#### Brief:
What lines in the data below mention the string "Boaz"? Copy them out.

#### Data for review:
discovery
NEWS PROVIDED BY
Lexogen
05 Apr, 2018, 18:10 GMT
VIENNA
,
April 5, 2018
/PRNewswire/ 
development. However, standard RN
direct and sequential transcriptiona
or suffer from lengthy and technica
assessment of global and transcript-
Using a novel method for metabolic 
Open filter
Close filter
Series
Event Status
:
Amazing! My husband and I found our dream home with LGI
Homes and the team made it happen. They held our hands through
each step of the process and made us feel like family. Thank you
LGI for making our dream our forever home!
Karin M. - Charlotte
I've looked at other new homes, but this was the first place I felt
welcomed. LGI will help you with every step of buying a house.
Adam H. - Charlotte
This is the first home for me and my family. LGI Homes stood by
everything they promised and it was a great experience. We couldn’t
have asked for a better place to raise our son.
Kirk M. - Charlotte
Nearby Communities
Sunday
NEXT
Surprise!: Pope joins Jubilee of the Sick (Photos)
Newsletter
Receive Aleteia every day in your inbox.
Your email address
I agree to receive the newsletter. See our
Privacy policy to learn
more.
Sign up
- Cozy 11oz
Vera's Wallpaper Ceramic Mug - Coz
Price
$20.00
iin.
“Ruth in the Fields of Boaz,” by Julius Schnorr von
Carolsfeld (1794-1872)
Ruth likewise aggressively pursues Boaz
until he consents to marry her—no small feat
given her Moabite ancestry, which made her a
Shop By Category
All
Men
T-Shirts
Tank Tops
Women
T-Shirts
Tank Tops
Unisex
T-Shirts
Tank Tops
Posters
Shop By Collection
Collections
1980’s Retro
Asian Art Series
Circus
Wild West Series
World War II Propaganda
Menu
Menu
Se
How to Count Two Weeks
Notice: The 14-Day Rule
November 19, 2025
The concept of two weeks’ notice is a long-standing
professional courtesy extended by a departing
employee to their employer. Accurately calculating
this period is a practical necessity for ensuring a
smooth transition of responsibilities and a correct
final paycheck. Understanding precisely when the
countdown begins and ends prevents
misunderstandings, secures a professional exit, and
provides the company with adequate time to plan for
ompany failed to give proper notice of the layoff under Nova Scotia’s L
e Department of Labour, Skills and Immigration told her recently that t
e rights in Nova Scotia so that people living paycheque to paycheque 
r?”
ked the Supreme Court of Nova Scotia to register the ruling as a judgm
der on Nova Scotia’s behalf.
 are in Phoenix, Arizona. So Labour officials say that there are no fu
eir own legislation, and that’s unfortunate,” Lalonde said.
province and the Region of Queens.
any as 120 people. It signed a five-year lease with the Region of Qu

#### Solution below:
“Ruth in the Fields of Boaz,” by Julius Schnorr von
Ruth likewise aggressively pursues Boaz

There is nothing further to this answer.